Creating Configuration Context

The context will save some basic configuration parameters used to guide model compilation and model execution.

The following sample code demonstrates how to create a Context.

auto context = std::make_shared<mindspore::Context>();
if (context == nullptr) {
    std::cerr << "New context failed." << std::endl;
    return nullptr;
}
auto &device_list = context->MutableDeviceInfo();

Return a reference to the list of backend information for specifying the running device via MutableDeviceInfo. User-set device information is supported in MutableDeviceInfo, including CPUDeviceInfo, GPUDeviceInfo, AscendDeviceInfo. The number of devices set can only be one of them currently.

Configuring to Use the CPU Backend

When the backend to be executed is CPU, you need to set CPUDeviceInfo as the inference backend. Enable Float16 inference by SetEnableFP16.

auto context = std::make_shared<mindspore::Context>();
if (context == nullptr) {
  std::cerr << "New context failed." << std::endl;
  return nullptr;
}
auto &device_list = context->MutableDeviceInfo();
auto cpu_device_info = std::make_shared<mindspore::CPUDeviceInfo>();
if (cpu_device_info == nullptr) {
  std::cerr << "New CPUDeviceInfo failed." << std::endl;
  return nullptr;
}
// CPU use float16 operator as priority.
cpu_device_info->SetEnableFP16(true);
device_list.push_back(cpu_device_info);

Optionally, you can additionally set the number of threads, thread affinity, parallelism strategy and other features.

  1. Configure the number of threads

    Context configure the number of threads via SetThreadNum:

    // Configure the number of worker threads in the thread pool to 2, including the main thread.
    context->SetThreadNum(2);
    
  2. Configure thread affinity

    Context configure threads and CPU binding via SetThreadAffinity.

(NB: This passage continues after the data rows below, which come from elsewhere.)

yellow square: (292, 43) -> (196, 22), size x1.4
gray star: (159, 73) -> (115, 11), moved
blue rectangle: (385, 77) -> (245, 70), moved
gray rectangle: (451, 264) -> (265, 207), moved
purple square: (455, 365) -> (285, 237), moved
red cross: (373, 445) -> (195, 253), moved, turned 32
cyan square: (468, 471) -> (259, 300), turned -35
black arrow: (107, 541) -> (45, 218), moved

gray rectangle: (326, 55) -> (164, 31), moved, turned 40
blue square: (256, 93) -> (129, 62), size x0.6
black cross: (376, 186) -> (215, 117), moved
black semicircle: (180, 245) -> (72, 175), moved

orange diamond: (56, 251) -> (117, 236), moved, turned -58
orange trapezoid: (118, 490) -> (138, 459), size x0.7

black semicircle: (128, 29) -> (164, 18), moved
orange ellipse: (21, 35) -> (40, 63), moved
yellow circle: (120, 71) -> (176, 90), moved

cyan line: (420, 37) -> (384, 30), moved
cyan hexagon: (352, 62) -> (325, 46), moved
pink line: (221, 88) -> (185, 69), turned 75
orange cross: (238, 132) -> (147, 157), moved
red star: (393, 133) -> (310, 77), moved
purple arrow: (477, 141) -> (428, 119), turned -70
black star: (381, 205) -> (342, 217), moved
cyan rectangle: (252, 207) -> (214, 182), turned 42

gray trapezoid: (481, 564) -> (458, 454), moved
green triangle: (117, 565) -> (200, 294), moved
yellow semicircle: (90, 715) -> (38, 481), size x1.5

Set the CPU binding list with the parameter const std::vector<int> &core_list.

    // Configure the thread to be bound to the core list.
    context->SetThreadAffinity({0,1});
    
  3. Configure parallelism strategy

    Context configure the number of operator parallel inference at runtime via SetInterOpParallelNum.

    // Configure the inference supports parallel.
    context->SetInterOpParallelNum(2);
    

Configuring Using GPU Backend

When the backend to be executed is GPU, you need to set GPUDeviceInfo as the inference backend. GPUDeviceInfo sets the device ID by SetDeviceID and enables Float16 inference by SetEnableFP16 or SetPrecisionMode.

The following sample code demonstrates how to create a GPU inference backend while the device ID is set to 0:

auto context = std::make_shared<mindspore::Context>();
if (context == nullptr) {
    std::cerr << "New context failed." << std::endl;
  return nullptr;
}
auto &device_list = context->MutableDeviceInfo();

auto gpu_device_info = std::make_shared<mindspore::GPUDeviceInfo>();
if (gpu_device_info == nullptr) {
  std::cerr << "New GPUDeviceInfo failed." << std::endl;
  return nullptr;
}
// Set NVIDIA device id.
gpu_device_info->SetDeviceID(0);
// GPU use float16 operator as priority.
gpu_device_info->SetEnableFP16(true);
// The GPU device context needs to be push_back into device_list to work.
device_list.push_back(gpu_device_info);

Whether the SetEnableFP16 is set successfully depends on the [CUDA computing power] of the current device (https://docs.nvidia.com/deeplearning/tensorrt/support-matrix/index.html#hardware-precision-matrix).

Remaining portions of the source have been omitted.